JavaScript was initially created to “make web pages alive”.
The programs in this language are called scripts. They can be written right in a web page’s HTML and run automatically as the page loads.
Scripts are provided and executed as plain text. They don’t need special preparation or compilation to run.
In this aspect, JavaScript is very different from another language called Java.
Why is it called JavaScript?
When JavaScript was created, it initially had another name: “LiveScript”. But Java was very popular at that time, so it was decided that positioning a new language as a “younger brother” of Java would help.
But as it evolved, JavaScript became a fully independent language with its own specification called ECMAScript, and now it has no relation to Java at all.
Today, JavaScript can execute not only in the browser, but also on the server, or actually on any device that has a special program called the JavaScript engine.
The browser has an embedded engine sometimes called a “JavaScript virtual machine”.
Different engines have different “codenames”. For example:
V8 – in Chrome, Opera and Edge.
SpiderMonkey – in Firefox.
…There are other codenames like “Chakra” for IE, “JavaScriptCore”, “Nitro” and “SquirrelFish” for Safari, etc.
The terms above are good to remember because they are used in developer articles on the internet. We’ll use them too. For instance, if “a feature X is supported by V8”, then it probably works in Chrome, Opera and Edge.
How do engines work?
Engines are complicated. But the basics are easy.
The engine (embedded if it’s a browser) reads (“parses”) the script.
Then it converts (“compiles”) the script to the machine language.
And then the machine code runs, pretty fast.
The engine applies optimizations at each step of the process. It even watches the compiled script as it runs, analyzes the data that flows through it, and further optimizes the machine code based on that knowledge.
Modern JavaScript is a “safe” programming language. It does not provide low-level access to memory or CPU, because it was initially created for browsers which do not require it.
JavaScript’s capabilities greatly depend on the environment it’s running in. For instance, Node.js supports functions that allow JavaScript to read/write arbitrary files, perform network requests, etc.
In-browser JavaScript can do everything related to webpage manipulation, interaction with the user, and the webserver.
For instance, in-browser JavaScript is able to:
Add new HTML to the page, change the existing content, modify styles.
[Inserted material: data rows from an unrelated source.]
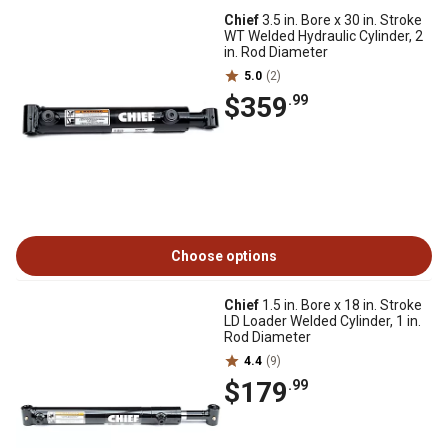
Chief
3.5 in. Bore x 30 in. Stroke
WT Welded Hydraulic Cylinder, 2
in. Rod Diameter
5.0
(2)
$359
.99
Choose options
Chief
1.5 in. Bore x 18 in. Stroke
LD Loader Welded Cylinder, 1 in.
Rod Diameter
4.4
(9)
$179
.99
React to user actions, run on mouse clicks, pointer movements, key presses.
Send requests over the network to remote servers, download and upload files (so-called AJAX and COMET technologies).
Get and set cookies, ask questions to the visitor, show messages.
Remember the data on the client-side (“local storage”).
JavaScript’s abilities in the browser are limited for the sake of a user’s safety. The aim is to prevent an evil webpage from accessing private information or harming the user’s data.
Examples of such restrictions include:
JavaScript on a webpage may not read/write arbitrary files on the hard disk, copy them or execute programs. It has no direct access to OS functions.
Modern browsers allow it to work with files, but the access is limited and only provided if the user does certain actions, like “dropping” a file into a browser window or selecting it via an <input> tag.
There are ways to interact with camera/microphone and other devices, but they require a user’s explicit permission. So a JavaScript-enabled page may not sneakily enable a web-camera, observe the surroundings and send the information to the NSA.Different tabs/windows generally do not know about each other. Sometimes they do, for example when one window uses JavaScript to open the other one. But even in this case, JavaScript from one page may not access the other if they come from different sites (from a different domain, protocol or port).
This is called the “Same Origin Policy”. To work around that, both pages must agree for data exchange and contain a special JavaScript code that handles it. We’ll cover that in the tutorial.
This limitation is, again, for the user’s safety. A page from http://anysite.com which a user has opened must not be able to access another browser tab with the URL http://gmail.com and steal information from there.JavaScript can easily communicate over the net to the server where the current page came from. But its ability to receive data from other sites/domains is crippled. Though possible, it requires explicit agreement (expressed in HTTP headers) from the remote side. Once again, that’s a safety limitation.
Such limits do not exist if JavaScript is used outside of the browser, for example on a server. Modern browsers also allow plugin/extensions which may ask for extended permissions.